First, I wish I could be more constructive, but for me, this is the annoying little tip of a more critical iceberg, and I think that sometimes, showing your frustration can actually be constructive. Also, I would like to point out that my frustration is of course not directed towards Apple engineers (or any other person) but towards "the system/structure".

It is a convenience feature, sure, and stuff like auto balancing brackets gets into muscle memory after a while which makes it really annoying when it's sometimes there and sometimes not.

I do temporarily comment out code every now and then, yes, and I simply expect a professional IDE to be able to handle that without problems.

For example, I might comment out a piece of code while writing an improvement, or I might paste some code as a commented out temporary reference. Also, doc comments can include code examples, the standard library is full of them. (I do not, of course, leave (non-doc) commented out code in production code.)

If so, of course they should be mad at Apple and let both Apple and the community know about the problems and their frustration.
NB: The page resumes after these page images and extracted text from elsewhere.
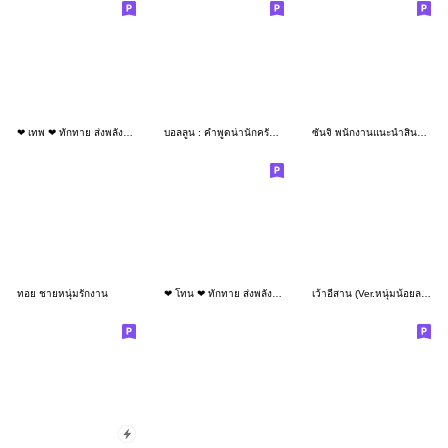
❤ เทพ ❤ ทักทาย ส่งพลังบวก (Big)
บอลลูน : คำพูดน่านักครับ 3D
ซันจิ พนักงานแนะนำสินค้าชาย เสื้อชมพู
ทอย ชายหนุ่มรักงาน
❤ โทน ❤ ทักทาย ส่งพลังบวก (Big)
เว้าอีสาน (Ver.หนุ่มน้อยลายพราง)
They would probably ask if anyone else has the same problems and then, if necessary, spend even more of their precious time to isolate and formulate bugs.

There's no reason you can't get mad about critical bugs and irritated by long standing annoying bugs.

I have reported 103 Jiras and probably 100+ radars (found no UI to see the actual number), including some small overlap of old Swift bugs before Jira, and I'd not be surprised if that's more than what 99.9% of Swift/Xcode users has bothered to report.

I should probably adjust my tone, but the time I spend on bumping into, identifying, working around, filing and keeping track of bugs in Swift and Xcode makes it hard.

Well, this thread was my attempt. : )

This is one area where I think the language server and a built in formatter would really help, as it would open this type of formatting up outside of whatever mechanism Xcode uses, which is rather buggy compared to other IDEs. Allowing the community to fix these types of issues could help a lot, depending on the difficultly.